Saved data entries:

━━━━━━━━━━━━━━━━━━━━

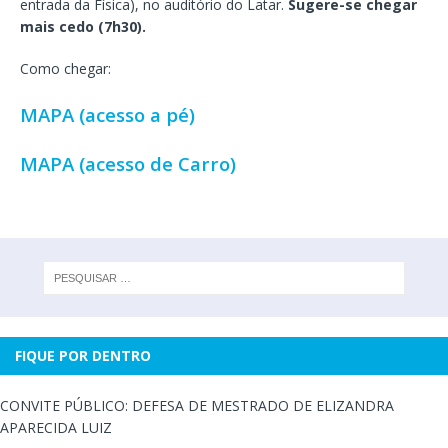
entrada da Física), no auditório do Latar.
Sugere-se chegar
mais cedo (7h30).
Como chegar:
MAPA (acesso a pé)
MAPA (acesso de Carro)
FIQUE POR DENTRO
CONVITE PÚBLICO: DEFESA DE MESTRADO DE ELIZANDRA
APARECIDA LUIZ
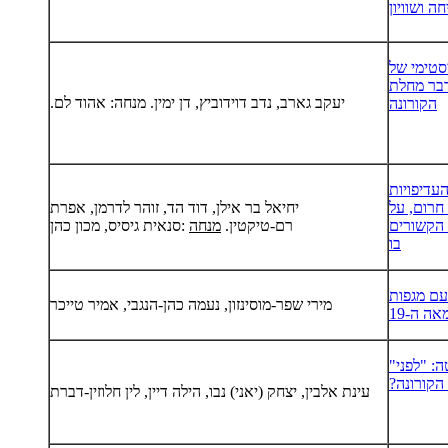
ה ושוויון
סטימי של
דבר מחלת
יעקב גארב, נדב דוידוביץ, דן ימין. מנחה: אהוד לם.
הקורונה
עדיפויות
חרום, על
יחיאל בר אילן, דוד הד, זוהר לדרמן, אפרת
 הקשורים
רם-טיקטין.
מנחה
:
סנאית גיסיס, מכון כהן
בו
עם מגפות
מירי שפר-מוסינזון, נעמה כהן-הנגבי, אמיר טייכר
: "לפני"
הקורונה?
עינת אלבין, יצחק (יאני) נבו, הילה דיין, לין חלוזין-דברת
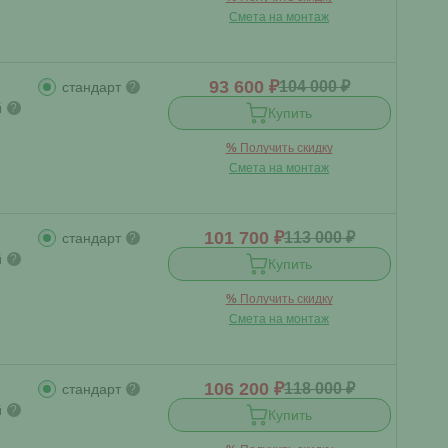
Смета на монтаж
93 600 ₽
104 000 ₽
стандарт
?
й
?
Купить
%
Получить скидку
Смета на монтаж
101 700 ₽
113 000 ₽
стандарт
?
й
?
Купить
%
Получить скидку
Смета на монтаж
106 200 ₽
118 000 ₽
стандарт
?
й
?
Купить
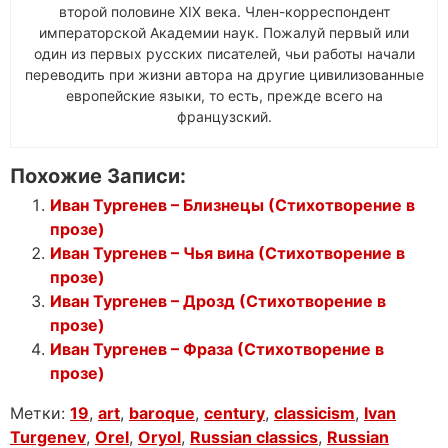
второй половине XIX века. Член-корреспондент
императорской Академии наук. Пожалуй первый или
один из первых русских писателей, чьи работы начали
переводить при жизни автора на другие цивилизованные
европейские языки, то есть, прежде всего на
французский.
Похожие Записи:
Иван Тургенев – Близнецы (Стихотворение в
прозе)
Иван Тургенев – Чья вина (Стихотворение в
прозе)
Иван Тургенев – Дрозд (Стихотворение в
прозе)
Иван Тургенев – Фраза (Стихотворение в
прозе)
Метки:
19
,
art
,
baroque
,
century
,
classicism
,
Ivan
Turgenev
,
Orel
,
Oryol
,
Russian classics
,
Russian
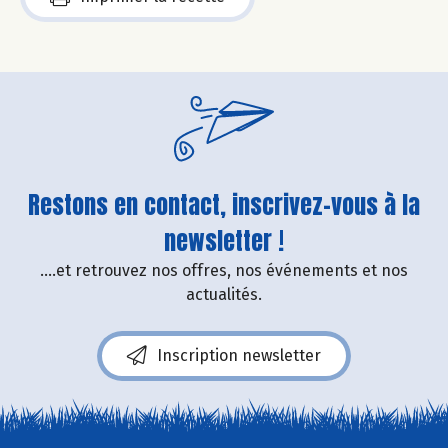
Restons en contact, inscrivez-vous à la
newsletter !
....et retrouvez nos offres, nos événements et nos
actualités.
Inscription newsletter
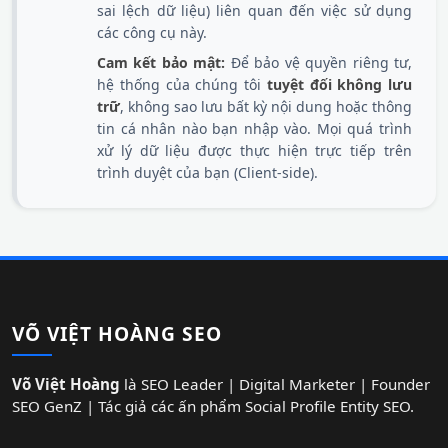
sai lệch dữ liệu) liên quan đến việc sử dụng
các công cụ này.
Cam kết bảo mật:
Để bảo vệ quyền riêng tư,
hệ thống của chúng tôi
tuyệt đối không lưu
trữ
, không sao lưu bất kỳ nội dung hoặc thông
tin cá nhân nào bạn nhập vào. Mọi quá trình
xử lý dữ liệu được thực hiện trực tiếp trên
trình duyệt của bạn (Client-side).
VÕ VIỆT HOÀNG SEO
Võ Việt Hoàng
là SEO Leader | Digital Marketer | Founder
SEO GenZ | Tác giả các ấn phẩm Social Profile Entity SEO.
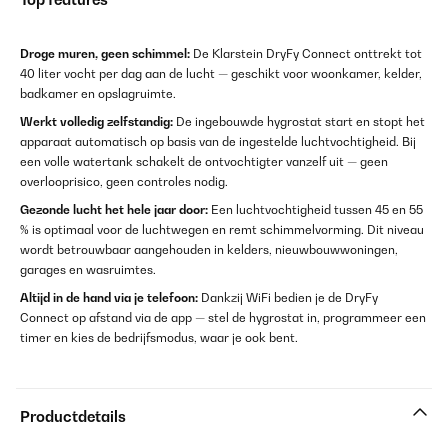
Droge muren, geen schimmel:
De Klarstein DryFy Connect onttrekt tot
40 liter vocht per dag aan de lucht — geschikt voor woonkamer, kelder,
badkamer en opslagruimte.
Werkt volledig zelfstandig:
De ingebouwde hygrostat start en stopt het
apparaat automatisch op basis van de ingestelde luchtvochtigheid. Bij
een volle watertank schakelt de ontvochtigter vanzelf uit — geen
overlooprisico, geen controles nodig.
Gezonde lucht het hele jaar door:
Een luchtvochtigheid tussen 45 en 55
% is optimaal voor de luchtwegen en remt schimmelvorming. Dit niveau
wordt betrouwbaar aangehouden in kelders, nieuwbouwwoningen,
garages en wasruimtes.
Altijd in de hand via je telefoon:
Dankzij WiFi bedien je de DryFy
Connect op afstand via de app — stel de hygrostat in, programmeer een
timer en kies de bedrijfsmodus, waar je ook bent.
Productdetails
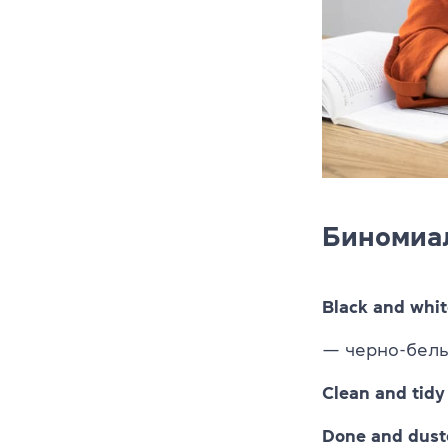
Биномиа
Black and whit
— черно-бел
Clean and tidy
Done and dust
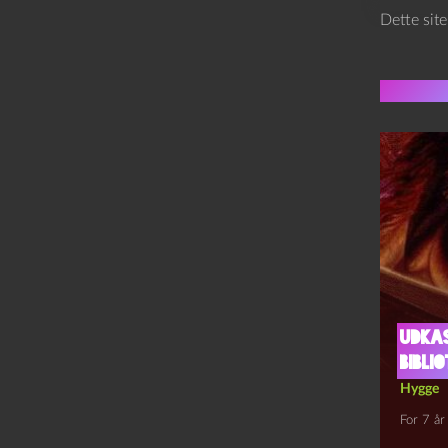
Dette sit
Flere 
Udkas
bibli
Hygge
For 7 år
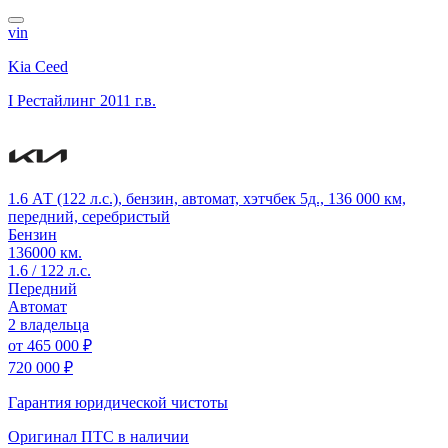
vin
Kia Ceed
I Рестайлинг
2011 г.в.
1.6 АТ (122 л.с.), бензин, автомат, хэтчбек 5д., 136 000 км,
передний, серебристый
Бензин
136000 км.
1.6 / 122 л.с.
Передний
Автомат
2 владельца
от
465 000 ₽
720 000 ₽
Гарантия юридической чистоты
Оригинал ПТС
в наличии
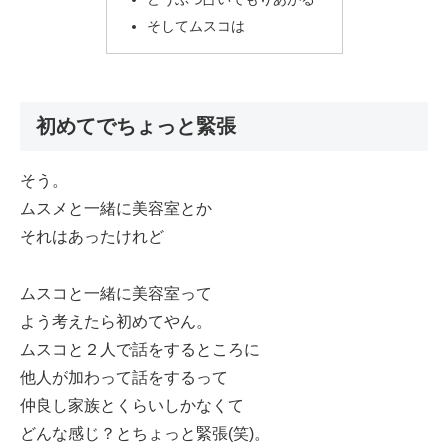
そしてムスコは
初めてでちょっと緊張
そう。
ムスメと一緒に美容室とか
それはあったけれど
ムスコと一緒に美容室って
よう考えたら初めてやん。
ムスコと２人で話をするところに
他人が加わって話をするって
仲良し家族とくらいしかなくて
どんな感じ？とちょっと緊張(笑)。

━━━━━━━━━━━━━━━━━━━━

Your response should be the lines of the entries above that include the string "Иван".

Иван Тургенев – Близнецы (Стихотворение в
Иван Тургенев – Чья вина (Стихотворение в
Иван Тургенев – Дрозд (Стихотворение в
Иван Тургенев – Фраза (Стихотворение в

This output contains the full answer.